When creating an instance instance, the line of instance = new Instance() can be decomposed into the following 3 lines of pseudo code:

memory = allocate();   //1 
ctorInstance(memory);  //2:  
instance = memory;     //3:  instance  

Between 2 and 3 in the above pseudo code, reordering may occur. The execution order after reordering is as follows:

memory = allocate();  //1 
instance = memory;    //3:  instance    
ctorInstance(memory); //2:   

In the above java code, if instance = new Instance() is reordered, another concurrent thread B may have instance not null at the first check, and thread B will then access the object referenced by instance. But at this time the object may not have been initialized by thread A, that is, an uninitialized object will be accessed.
After knowing the source of this problem, there are two ways to implement thread-safe delayed initialization:
1. Reordering 2 and 3 is not allowed.
2. Allow 2 and 3 reordering, but not allow other threads to "see" this reordering.

1. Reordering 2 and 3 are not allowed, only a small modification to double check lock is enough. We declare instance as volatile to realize thread-safe delayed initialization. The sample code is as follows:

public class DoubleCheckedLocking {

	private volatile static Instance instance;
	
	public static Instance getInstance() {
		if(instance == null) {
			synchronized(DoubleCheckedLocking.class) {
				if(instance == null) {
					instance = new Instance();  //instance volatile 
				}
			}
		}
		return instance;
	}

} 
When the object is declared as volatile, the reordering of 2 and 3 in the pseudo code will be prohibited in a multi-threaded environment.

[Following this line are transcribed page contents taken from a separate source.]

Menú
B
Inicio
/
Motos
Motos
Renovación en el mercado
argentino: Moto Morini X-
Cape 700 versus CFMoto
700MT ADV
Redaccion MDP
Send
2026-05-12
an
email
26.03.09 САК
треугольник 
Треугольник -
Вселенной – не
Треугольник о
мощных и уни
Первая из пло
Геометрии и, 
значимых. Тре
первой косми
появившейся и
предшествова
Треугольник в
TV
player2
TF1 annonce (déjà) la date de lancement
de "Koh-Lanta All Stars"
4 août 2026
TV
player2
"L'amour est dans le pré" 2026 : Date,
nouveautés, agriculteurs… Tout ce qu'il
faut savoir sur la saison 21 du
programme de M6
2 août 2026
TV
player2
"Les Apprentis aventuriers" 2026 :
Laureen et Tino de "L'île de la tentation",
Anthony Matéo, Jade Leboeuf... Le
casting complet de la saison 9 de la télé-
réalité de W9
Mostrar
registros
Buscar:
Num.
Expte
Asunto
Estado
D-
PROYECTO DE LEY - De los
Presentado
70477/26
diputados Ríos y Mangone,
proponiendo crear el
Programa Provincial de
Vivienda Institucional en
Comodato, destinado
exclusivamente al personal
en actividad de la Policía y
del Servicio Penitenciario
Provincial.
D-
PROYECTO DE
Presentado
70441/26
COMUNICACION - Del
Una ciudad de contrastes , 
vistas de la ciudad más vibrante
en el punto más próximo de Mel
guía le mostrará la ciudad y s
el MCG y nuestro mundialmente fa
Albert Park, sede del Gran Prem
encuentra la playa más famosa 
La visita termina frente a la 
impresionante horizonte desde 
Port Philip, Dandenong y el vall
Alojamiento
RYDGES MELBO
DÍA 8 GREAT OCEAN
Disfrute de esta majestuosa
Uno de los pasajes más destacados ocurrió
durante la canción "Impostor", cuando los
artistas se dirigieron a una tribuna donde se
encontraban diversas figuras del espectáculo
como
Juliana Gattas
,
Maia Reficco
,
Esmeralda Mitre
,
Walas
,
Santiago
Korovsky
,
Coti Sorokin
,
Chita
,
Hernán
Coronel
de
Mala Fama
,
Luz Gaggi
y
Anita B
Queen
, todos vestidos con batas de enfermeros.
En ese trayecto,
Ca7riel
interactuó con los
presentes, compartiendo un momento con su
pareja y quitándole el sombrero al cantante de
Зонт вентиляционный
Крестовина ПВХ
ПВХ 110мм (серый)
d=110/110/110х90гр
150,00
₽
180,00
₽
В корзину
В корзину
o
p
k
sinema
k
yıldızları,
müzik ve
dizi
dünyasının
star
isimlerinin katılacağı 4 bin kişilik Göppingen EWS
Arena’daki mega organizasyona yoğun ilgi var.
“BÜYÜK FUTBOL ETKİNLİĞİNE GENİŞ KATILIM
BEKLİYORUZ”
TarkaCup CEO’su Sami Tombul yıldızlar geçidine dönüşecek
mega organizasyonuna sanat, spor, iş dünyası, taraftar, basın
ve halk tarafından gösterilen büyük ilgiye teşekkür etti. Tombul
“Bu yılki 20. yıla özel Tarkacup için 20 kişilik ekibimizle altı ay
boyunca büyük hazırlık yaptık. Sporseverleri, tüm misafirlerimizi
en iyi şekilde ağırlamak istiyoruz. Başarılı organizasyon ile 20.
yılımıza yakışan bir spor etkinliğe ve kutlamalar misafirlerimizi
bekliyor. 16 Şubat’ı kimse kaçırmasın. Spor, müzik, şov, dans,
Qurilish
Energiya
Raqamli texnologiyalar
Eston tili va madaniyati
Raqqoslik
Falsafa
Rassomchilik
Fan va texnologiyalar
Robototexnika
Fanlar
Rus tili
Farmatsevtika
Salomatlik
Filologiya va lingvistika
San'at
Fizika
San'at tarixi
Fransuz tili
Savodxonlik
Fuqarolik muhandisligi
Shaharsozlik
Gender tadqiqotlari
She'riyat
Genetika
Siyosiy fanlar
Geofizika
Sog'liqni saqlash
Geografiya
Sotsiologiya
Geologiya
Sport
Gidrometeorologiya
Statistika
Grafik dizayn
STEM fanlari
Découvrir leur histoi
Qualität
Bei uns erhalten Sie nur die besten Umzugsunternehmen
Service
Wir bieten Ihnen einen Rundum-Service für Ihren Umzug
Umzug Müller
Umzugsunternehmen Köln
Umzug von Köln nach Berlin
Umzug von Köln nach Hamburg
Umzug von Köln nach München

2. Allow 2 and 3 reordering, but not allow other threads to "see" this reordering.
JVM in the initialization phase of the class (that is, after the Class is loaded and before being used by the thread), it will perform the initialization of the class. During the initialization of the class, the JVM will acquire a lock, which can synchronize the initialization of a class by multiple threads. Based on this feature, we can implement thread-safe lazy initialization while allowing 2 and 3 reordering.

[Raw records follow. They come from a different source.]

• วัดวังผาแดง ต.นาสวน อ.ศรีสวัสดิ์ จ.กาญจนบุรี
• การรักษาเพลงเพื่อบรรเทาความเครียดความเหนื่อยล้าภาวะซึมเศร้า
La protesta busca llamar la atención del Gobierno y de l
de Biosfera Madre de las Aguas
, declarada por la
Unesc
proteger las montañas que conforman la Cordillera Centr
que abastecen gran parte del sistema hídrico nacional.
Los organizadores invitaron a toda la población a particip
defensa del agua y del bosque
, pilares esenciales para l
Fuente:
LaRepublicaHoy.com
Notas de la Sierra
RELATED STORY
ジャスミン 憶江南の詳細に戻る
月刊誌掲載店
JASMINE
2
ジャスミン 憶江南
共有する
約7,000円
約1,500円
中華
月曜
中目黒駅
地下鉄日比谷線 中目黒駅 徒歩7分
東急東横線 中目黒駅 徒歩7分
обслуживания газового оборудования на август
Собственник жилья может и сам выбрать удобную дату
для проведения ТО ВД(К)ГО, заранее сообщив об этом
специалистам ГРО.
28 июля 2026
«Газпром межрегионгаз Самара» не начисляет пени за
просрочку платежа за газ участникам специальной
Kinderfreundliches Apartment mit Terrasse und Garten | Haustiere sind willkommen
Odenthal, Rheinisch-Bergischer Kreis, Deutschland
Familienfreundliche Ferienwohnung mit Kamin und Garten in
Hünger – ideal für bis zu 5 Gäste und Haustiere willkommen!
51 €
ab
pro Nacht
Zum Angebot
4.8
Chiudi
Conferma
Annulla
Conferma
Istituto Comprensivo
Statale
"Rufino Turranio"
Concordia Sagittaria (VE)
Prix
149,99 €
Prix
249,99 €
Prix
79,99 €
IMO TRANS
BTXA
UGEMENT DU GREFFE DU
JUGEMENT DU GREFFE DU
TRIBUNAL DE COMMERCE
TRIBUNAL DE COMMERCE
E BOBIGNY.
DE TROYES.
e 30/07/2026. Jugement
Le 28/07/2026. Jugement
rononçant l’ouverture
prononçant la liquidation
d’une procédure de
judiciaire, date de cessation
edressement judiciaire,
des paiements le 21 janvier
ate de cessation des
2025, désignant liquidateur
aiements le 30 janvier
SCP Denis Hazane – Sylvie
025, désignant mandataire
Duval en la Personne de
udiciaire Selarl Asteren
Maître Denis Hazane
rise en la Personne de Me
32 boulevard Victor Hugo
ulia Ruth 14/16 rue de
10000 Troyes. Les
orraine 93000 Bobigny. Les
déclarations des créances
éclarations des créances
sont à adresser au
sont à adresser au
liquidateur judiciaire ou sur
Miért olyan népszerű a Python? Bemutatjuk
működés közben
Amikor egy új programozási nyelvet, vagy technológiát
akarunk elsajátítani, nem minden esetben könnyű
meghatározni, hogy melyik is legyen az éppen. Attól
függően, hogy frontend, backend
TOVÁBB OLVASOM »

public class InstanceFactory {
	
	private static class InstanceHolder {
		public static Instance instance = new Instance();
	}
	
	public static Instance getInstance() {
		return InstanceHolder.instance;   //InstanceHolder 
	}
	
} 
The essence of this scheme is: 2 and 3 reordering are allowed, but non-structural threads (such as thread B) are not allowed to "see" this reordering.
In InstanceFactory, the thread that executes the getInstance method for the first time (such as thread A) will cause the InstanceHolder class to be initialized, but what if multiple threads call the getInstance method at the same time?
The Java language specification stipulates that for each class or interface C, there is a unique initialization lock LC corresponding to it. The mapping from C to LC is freely implemented by the specific implementation of the JVM. The JVM acquires this initialization lock during initialization, and each thread acquires the lock at least once to ensure that this class is initialized.
This process is relatively lengthy, and I will not describe it here. In short, the JVM synchronizes the operation of multiple threads to initialize an object at the same time through the initialization lock to ensure that the class will not be initialized multiple times.

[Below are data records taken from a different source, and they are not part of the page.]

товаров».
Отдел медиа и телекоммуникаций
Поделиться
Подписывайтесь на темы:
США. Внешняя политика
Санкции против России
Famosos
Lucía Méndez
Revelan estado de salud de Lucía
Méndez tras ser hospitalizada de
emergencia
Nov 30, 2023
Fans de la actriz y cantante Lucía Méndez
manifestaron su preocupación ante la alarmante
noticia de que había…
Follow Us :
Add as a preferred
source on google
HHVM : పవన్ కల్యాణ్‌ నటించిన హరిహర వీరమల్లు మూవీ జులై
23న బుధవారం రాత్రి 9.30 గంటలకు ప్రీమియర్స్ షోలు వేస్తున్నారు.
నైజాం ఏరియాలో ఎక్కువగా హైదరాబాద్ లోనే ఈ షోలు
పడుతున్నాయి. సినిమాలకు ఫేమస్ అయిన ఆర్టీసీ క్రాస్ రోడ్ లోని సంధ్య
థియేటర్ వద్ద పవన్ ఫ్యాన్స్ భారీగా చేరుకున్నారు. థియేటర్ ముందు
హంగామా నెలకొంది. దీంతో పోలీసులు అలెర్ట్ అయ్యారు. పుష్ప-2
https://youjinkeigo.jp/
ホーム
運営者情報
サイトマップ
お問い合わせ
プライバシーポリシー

By comparing the volatile-based double check locking scheme and the class-based initialization scheme, we find that the class-based initialization scheme is more concise. However, the volatile-based double-checked locking scheme has an additional advantage: in addition to lazy initialization of static fields, lazy initialization of instance fields can also be achieved.

In the design mode, there is a singleton mode (Singleton), which is more commonly used. We can use volatile-based double-checked locking and class-based initialization schemes to create singleton objects. In actual work, I generally use The scheme of class initialization is to implement the singleton pattern.